Mentally I am crying all of the time, having nightmares, I can barely watch a movie with out bursting into tears for some reason. Like for example the movie “Knocked Up” I heard that it was really funny and cute etc. But the only thing that I could think was omg how scary! Watching her go into labor, be alone, break up with her baby daddy, it totally freaked me out. I kept my hubby up all night talking about my insecurities and fears all that good stuff. The next night we tried to watch “Shootem’ Up” because my husband likes all of the different guns etc and my mom said it was a good movie. Lets just say that we made it about 20 min into it and it was a big big mistake at least for me.
I have a Dr. appt tomorrow and I am kind of excited. (My Dr. office called and formally apologized for the Dr that told me to get fixed, and they told me that I didn’t have to see him again.) I am going weekly now to monitor everything. Last Wednesday when I went I was told that I am dilated to about 2 cm. I know what that means!!! Not too much longer. Yay!! I am so excited to see her and hold her in my arms instead of my belly. Don’t get me wrong I am nervous about having another baby to take care of, but I am still really excited.
Well I am still having really bad contractions so I think I am going to go and soak in the tub then hopefully fall asleep for a bit. Have a good one.
Well all, Happy Valentines Day. Yeah that is about all I’ve got. This is not one of those holidays that I get all excited and fanatical about like some people. Partially because I just don’t get it. My husband and I celebrate our love for each other every day not just on one day a year. I think that this holiday is more for couples that are dating etc and still have something to prove to one another. But after 3 kids and hectic lives I think that we are doing good just not to hate each other, and still be as in or more in love than we were when we married. Shaun says I am a cynic. I don’t know maybe I am on some level.

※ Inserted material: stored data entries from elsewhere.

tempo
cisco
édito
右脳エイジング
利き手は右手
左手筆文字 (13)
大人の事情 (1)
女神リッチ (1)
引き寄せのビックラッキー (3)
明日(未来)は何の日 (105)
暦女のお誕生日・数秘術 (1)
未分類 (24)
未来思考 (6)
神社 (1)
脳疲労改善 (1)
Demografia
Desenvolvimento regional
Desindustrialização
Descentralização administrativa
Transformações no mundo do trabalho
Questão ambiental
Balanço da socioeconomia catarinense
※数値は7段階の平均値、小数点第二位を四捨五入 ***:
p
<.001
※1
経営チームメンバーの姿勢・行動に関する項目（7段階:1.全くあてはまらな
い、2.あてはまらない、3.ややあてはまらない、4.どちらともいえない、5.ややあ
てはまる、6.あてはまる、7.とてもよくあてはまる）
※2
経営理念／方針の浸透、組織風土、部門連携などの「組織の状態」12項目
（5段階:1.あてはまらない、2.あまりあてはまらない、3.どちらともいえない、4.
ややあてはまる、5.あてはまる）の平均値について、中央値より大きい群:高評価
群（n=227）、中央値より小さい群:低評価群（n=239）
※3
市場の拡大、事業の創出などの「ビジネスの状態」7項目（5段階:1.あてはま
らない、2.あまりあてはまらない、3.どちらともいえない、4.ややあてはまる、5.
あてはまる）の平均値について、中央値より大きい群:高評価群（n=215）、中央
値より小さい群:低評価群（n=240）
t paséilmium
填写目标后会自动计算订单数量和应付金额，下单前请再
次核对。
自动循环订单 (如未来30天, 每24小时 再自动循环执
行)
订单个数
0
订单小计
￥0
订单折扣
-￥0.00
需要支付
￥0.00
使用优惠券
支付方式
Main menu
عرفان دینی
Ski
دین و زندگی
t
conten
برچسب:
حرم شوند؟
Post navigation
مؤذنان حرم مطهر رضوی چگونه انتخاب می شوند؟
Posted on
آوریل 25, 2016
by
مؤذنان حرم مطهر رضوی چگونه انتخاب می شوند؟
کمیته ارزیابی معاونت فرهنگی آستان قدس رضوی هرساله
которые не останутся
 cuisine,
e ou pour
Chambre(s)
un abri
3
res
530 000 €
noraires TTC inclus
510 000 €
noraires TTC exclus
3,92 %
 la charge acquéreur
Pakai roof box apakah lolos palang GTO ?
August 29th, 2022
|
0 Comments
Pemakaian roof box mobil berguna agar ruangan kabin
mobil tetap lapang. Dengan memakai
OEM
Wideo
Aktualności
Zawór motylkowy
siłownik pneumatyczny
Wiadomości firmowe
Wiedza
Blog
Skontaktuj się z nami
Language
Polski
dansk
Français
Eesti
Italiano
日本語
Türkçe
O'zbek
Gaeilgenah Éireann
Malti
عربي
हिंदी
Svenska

I do however know that there are going to be so many couples that celebrate it and some individuals that wish that they were. So to all of you I wish you a wonderful day and even a Happy Valentines Day.
Why is it what whenever I have a Dr appointment it seems like it is the day that they are running way behind? I sat in the exam room half naked for almost 2 hours waiting for the Dr. The waiting wasn’t the hard part, I had Alex with me. Can you imagine sitting in a room that is TINY with a 3 year old that has absolutely nothing to do? It was awful. I must admit that he was so good in there though. I didn’t have hardly any problems except that he wanted to open the door and / or turn off the light. Oh well I survived. 🙂
The good news about the appointment is that I am dilated to about 2 cm!!! I am excited and ready to be done. It has been decided that I am going to be seeing the Dr. once a week for the remainder of my pregnancy. That and I do not have to see the jerk doctor that told me to get sterilized. (I am still kinda mad about that)
Well I am really tired so I think that I am going to head for bed. The kids went down at 8 and it is already after 9:30 so it is time for me to get some sleep. Have a good night.
My husband thought that he would look up buying some diapers in bulk for the new baby. So that we were not always at the store. He went to several different sites and then ended up at Amazon.com. I am glad that he took a screen shot of it, so here is the ad.
You should take a look. I think that he is discouraged now about buying things like that online and in bulk.